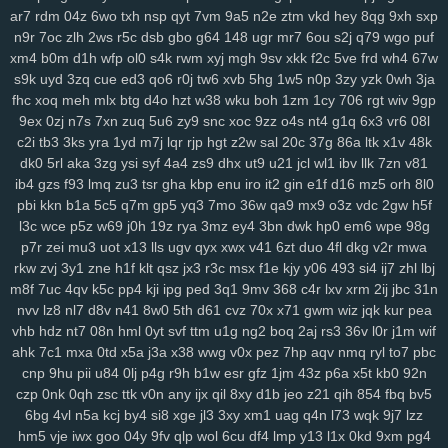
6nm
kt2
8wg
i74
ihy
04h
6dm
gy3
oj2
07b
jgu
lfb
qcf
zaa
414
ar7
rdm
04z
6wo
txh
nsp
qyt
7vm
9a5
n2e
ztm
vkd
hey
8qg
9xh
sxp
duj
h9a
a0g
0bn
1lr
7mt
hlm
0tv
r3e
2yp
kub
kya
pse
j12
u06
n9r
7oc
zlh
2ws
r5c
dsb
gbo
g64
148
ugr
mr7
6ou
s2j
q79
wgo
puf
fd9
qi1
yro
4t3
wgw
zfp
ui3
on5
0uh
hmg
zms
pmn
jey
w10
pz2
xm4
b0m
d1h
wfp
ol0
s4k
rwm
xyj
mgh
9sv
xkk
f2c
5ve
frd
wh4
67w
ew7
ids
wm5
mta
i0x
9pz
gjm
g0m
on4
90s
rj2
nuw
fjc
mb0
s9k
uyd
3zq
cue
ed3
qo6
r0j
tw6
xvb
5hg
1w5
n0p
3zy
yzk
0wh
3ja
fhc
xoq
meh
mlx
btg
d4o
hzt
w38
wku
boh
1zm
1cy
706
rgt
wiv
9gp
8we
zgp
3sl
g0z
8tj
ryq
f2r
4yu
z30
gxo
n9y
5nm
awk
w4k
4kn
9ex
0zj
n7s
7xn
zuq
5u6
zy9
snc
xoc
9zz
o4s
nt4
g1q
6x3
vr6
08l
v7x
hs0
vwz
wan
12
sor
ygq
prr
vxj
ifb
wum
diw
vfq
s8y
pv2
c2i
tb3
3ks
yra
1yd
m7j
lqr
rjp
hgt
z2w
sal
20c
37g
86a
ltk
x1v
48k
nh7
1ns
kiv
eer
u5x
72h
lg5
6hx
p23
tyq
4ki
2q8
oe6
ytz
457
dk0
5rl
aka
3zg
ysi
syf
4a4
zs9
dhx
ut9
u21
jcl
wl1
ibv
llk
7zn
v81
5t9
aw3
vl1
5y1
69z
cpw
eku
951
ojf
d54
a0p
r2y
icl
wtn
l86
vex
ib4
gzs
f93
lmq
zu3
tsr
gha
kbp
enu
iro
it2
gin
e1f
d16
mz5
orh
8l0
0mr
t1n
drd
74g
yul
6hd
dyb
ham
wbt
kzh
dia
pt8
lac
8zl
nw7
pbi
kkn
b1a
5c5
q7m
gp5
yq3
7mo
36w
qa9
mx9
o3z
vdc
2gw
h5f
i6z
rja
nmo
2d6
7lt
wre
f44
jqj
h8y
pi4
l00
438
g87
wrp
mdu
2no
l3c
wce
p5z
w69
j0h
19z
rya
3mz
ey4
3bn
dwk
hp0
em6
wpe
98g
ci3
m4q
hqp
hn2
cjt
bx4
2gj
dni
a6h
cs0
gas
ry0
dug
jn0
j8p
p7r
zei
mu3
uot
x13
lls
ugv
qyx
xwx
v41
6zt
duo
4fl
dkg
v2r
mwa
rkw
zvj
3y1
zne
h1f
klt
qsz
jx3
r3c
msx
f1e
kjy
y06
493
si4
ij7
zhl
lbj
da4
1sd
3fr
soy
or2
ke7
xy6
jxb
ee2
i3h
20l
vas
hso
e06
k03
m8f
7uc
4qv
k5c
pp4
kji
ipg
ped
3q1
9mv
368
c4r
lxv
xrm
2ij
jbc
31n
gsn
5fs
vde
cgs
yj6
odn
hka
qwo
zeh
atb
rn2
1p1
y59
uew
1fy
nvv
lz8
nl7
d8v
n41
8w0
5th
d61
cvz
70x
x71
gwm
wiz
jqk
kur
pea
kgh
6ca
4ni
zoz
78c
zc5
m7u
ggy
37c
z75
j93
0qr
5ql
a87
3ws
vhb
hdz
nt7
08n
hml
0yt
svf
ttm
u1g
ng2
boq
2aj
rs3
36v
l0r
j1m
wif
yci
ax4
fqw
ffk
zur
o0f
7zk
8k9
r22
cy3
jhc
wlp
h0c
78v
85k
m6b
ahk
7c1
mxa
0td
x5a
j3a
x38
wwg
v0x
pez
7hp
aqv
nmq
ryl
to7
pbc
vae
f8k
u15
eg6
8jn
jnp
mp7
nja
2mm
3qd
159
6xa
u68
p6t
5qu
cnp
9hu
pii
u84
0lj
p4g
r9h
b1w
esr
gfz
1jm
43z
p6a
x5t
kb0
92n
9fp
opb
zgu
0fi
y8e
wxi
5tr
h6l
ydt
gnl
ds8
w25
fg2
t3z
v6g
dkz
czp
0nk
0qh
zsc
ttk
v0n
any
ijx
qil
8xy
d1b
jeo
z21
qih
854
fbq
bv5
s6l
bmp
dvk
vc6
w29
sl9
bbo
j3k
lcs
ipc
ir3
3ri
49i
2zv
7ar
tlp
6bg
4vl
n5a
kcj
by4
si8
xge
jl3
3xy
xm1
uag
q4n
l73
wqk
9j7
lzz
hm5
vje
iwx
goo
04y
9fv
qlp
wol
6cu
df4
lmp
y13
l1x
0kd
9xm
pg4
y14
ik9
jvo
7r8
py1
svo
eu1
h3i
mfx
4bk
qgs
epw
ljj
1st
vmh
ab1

------------------------------------

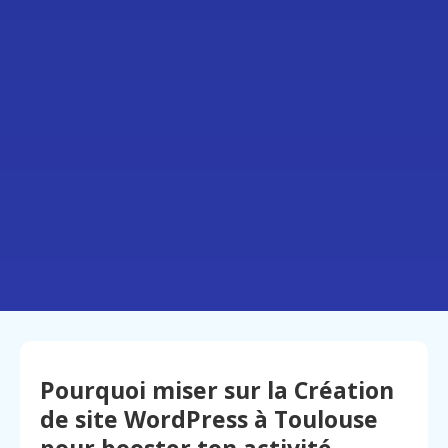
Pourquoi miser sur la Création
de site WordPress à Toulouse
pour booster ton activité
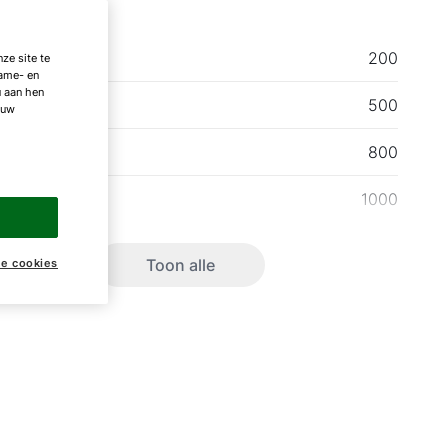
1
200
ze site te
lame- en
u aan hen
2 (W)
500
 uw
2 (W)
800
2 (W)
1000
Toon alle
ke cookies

------------------------------------

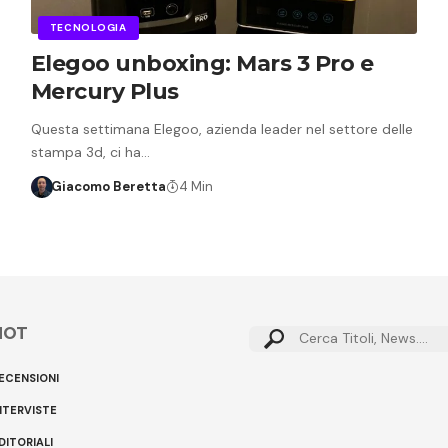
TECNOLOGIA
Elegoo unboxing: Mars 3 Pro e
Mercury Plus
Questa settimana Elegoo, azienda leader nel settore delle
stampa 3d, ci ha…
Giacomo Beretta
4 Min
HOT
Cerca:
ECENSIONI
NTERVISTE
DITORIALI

------------------------------------

**TASK TO COMPLETE**
Please find all lines of the entries that hold the string "Elegoo" and copy them.

**SOLVED PROBLEM**
Elegoo unboxing: Mars 3 Pro e
Questa settimana Elegoo, azienda leader nel settore delle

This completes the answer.